A: A poem very often comes to me in the form of a first line, an iambic pentameter line or hexameter or free. Sometimes the poem comes as an image or idea, but I cannot begin writing until I have the first line. That first line guides the meter or the rhythm of the rest of the poem. And the first stanza dictates the size of the following stanzas.
I learned to write metrical verse under Stephen Dobyns, a free verse poet who has an uncommon grasp of his craft. Learning to write in meter has sensitized me to syllabic values, not just accentual qualities, but also length, timbre and pitch. Writing in rhyme has further developed in me an ear for poetry. Dobyns’s book of essays Best Words, Best Order meant a lot to me during my MFA.
I am also inspired by non-Western poetic forms I encounter. My next book Seven Studies for a Self-Portrait will end with a sequence of 49 ghazals. I have just finished a course with Kimiko Hahn on Japanese poetic forms. She introduced the class to The Pillow Book of Sei Shonagon, and that has inspired me to write my own zuihitsu, a miscellany that looks like prose but reads like poetry.

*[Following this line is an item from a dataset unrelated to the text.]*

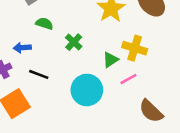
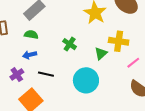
green semicircle: (44, 24) -> (31, 35), moved
pink line: (128, 79) -> (133, 63), moved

The course has expanded my notion of form. I would like to get beyond the old distinction between free and formal verse, to work with disciplined openness to poetic possibilities.

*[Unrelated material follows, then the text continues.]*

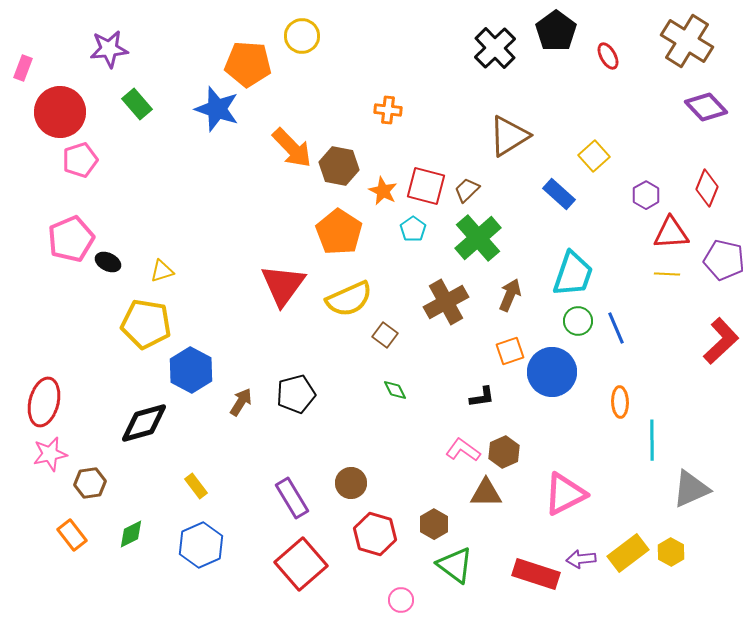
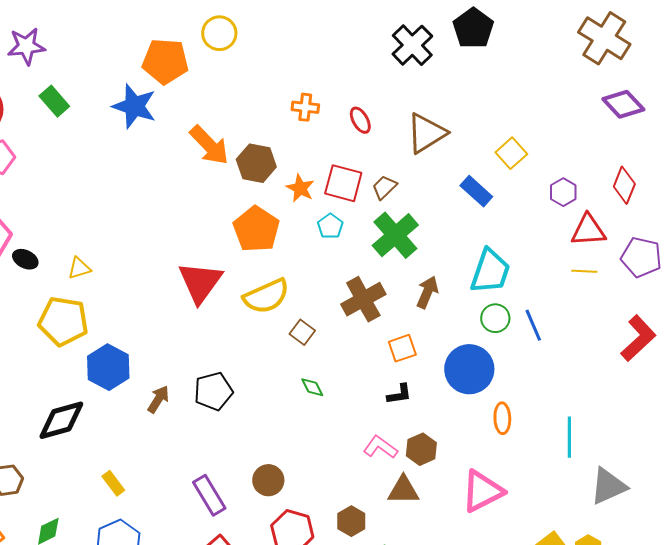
red ellipse: (608, 56) -> (360, 120), moved
orange square: (510, 351) -> (402, 348), moved
orange ellipse: (620, 402) -> (502, 418), moved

Q: What did you study at Oxford?
A: English Literature. In the first year, I learned Old English and read Beowulf, as well as other poems and prose of that period. In each term I took one other tutorial, the Victorians in Michaelmas term, the Moderns in Hilary, and Literary Theory in Trinity. We met our English tutor in pairs, and discussed our reading and papers. The year ended with an examination called Honours Mods.

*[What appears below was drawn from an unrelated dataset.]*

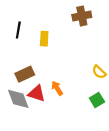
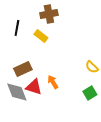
brown cross: (82, 16) -> (49, 14), moved
yellow rectangle: (44, 39) -> (41, 36), turned -56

In the second year, like the other students, I read Chaucer in Middle English and medieval romances such as Sir Gawain and the Green Knight. The other tutorials were on Shakespeare, literature from the Renaissance and from the seventeenth century. As in the first year tutorials, students chose the authors they wished to read from the period under study. At the time, we were either for John Donne or George Herbert. I was a Herbert fan, but now have switched to Donne’s side.
The third year was spent on the Augustans and the Romantics. The highlight of the year was the electives. For Special Topics, I studied American poetry: Whitman, Dickinson, Williams, Stevens, H. D., Plath and Sexton. I regret now not studying Pound then. For Special Authors, I read T. S. Eliot, and wrote an extended essay on him in place of taking an examination. I graduated in 1992 and there might have been changes to the curriculum since then. My studies at Oxford were traditional but they helped me see English Literature as a whole.
Q: I read an account online once of a student at Oxford whose professor wanted to flunk him out, but the student begged and pleaded for a second chance, so the professor said okay, but you’ll have to take a caning from me at my house after school. Did that sort of thing ever happen to you at Oxford, and if so, would you please describe it?
A: Unfortunately, no. A female friend did report that her male tutor’s trousers were unzipped during her tutorial. He was the same man who remarked that in my paper on love in Marlowe’s “Hero and Leander” I somehow managed to ignore Neptune’s lascivious attentions to Leander. I don’t think he was trying to hit on me.
Q: What do you do for a living? What do you think of as your primary vocation?
A: I taught for eight years in a public school in Singapore, and thought that teaching was my vocation. Now I think of myself primarily as a poet and teaching as an honorable means of subsistence. Teaching full-time in an independent school in Manhattan gives me the stability I need to write.